Despite some speculation that Sunday night’s games might be cancelled in the wake of Kobe Bryant‘s death, the NBA moved forward with those contests. Moments of silence were held before the games, eight- and 24-second violations were committed in Bryant’s honor, and many players admitted to being preoccupied with thoughts of the longtime Lakers star.
Trail Blazers forward Carmelo Anthony, who played on multiple Team USA squads with Bryant, said that basketball “was the furthest thing on my mind,” but that he believed Kobe would have wanted him to play, per Jason Quick of The Athletic.
“This probably was the hardest game I ever had to play,” Anthony said after scoring 14 points in the Blazers’ home win over Indiana. “Just uh … I don’t know … whoooo. It was tough. It was tough.”
Kyrie Irving, who was held out of Sunday’s Nets contest in New York for “personal reasons,” was said to be devastated by the death of Bryant, who had been his idol growing up, as Brian Lewis of The New York Post details. According to Lewis, Irving left the arena altogether after hearing the news.
“I was with him. I’ll keep [the scene] private, but they were very close,” head coach Kenny Atkinson said of Irving. “Tough, tough, tough, tough times.”
There were “heavy hearts” in the other Madison Square Garden locker room as well, according to Mike Vorkunov of The Athletic, who suggests that many Knicks players didn’t feel like going forward with the game.
“Somebody said to me earlier, ‘Superman is not supposed to die,'” Knicks forward Marcus Morris said. “And to us, he was Superman. I just feel sorry for his family. And the other passengers on there, I feel sorry for their families. It’s just a tough day.”
Blake Murphy of The Athletic provides a look at the Spurs and Raptors players who were heartbroken by the news, while Chris Kirschner of The Athletic looks at the reaction of Hawks guard Trae Young, who received a congratulatory FaceTime call from Kobe and his daughter Gianna after he was named an All-Star starter. Young, who began the game wearing a No. 8 jersey, became the first player to record a 45-point double double on fewer than 25 field goal attempts since Bryant did it in 2006.
- According to a report from CBS Los Angeles, the nine people who were killed in Sunday’s helicopter crash have all been identified. Several of those victims have since been profiled by various outlets, with Alden Gonzalez of ESPN discussing Orange Coast College baseball coach John Altobelli, Scott Gleeson of USA Today writing about girls basketball coach Christina Mauser, and Molly Knight of The Athletic remembering Kobe’s 13-year-old daughter Gigi Bryant.
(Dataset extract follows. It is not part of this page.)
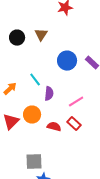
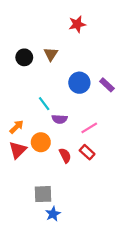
orange arrow: (10, 89) -> (17, 127), moved
purple semicircle: (49, 94) -> (60, 119), turned 88
red semicircle: (54, 127) -> (65, 155), turned 48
- More details are emerging on the circumstances surrounding Sunday’s crash, according to Paula Lavigne of ESPN, who writes that the Los Angeles Police Department had grounded its helicopters on Sunday morning due to foggy conditions. It remains to be seen whether those visibility issues were the reason for the crash, and the full investigation may take weeks, writes Mark Medina of USA Today.
- Tania Ganguli and Broderick Turner of The Los Angeles Times explore how Lakers players reacted to the death of the franchise legend.
- Howard Beck of Bleacher Report, who was one of a handful of full-time Lakers beat writers during Kobe’s early years, examines how Bryant evolved into an NBA icon.
- The list of current players who looked up to Bryant and counted on him for advice is long, per Joe Vardon of The Athletic, who notes that LeBron James, Kevin Durant, and Kawhi Leonard were among the superstars who fit that bill.
- An ESPN report details the worldwide impact of Bryant’s death, sharing reactions from around Europe and Asia.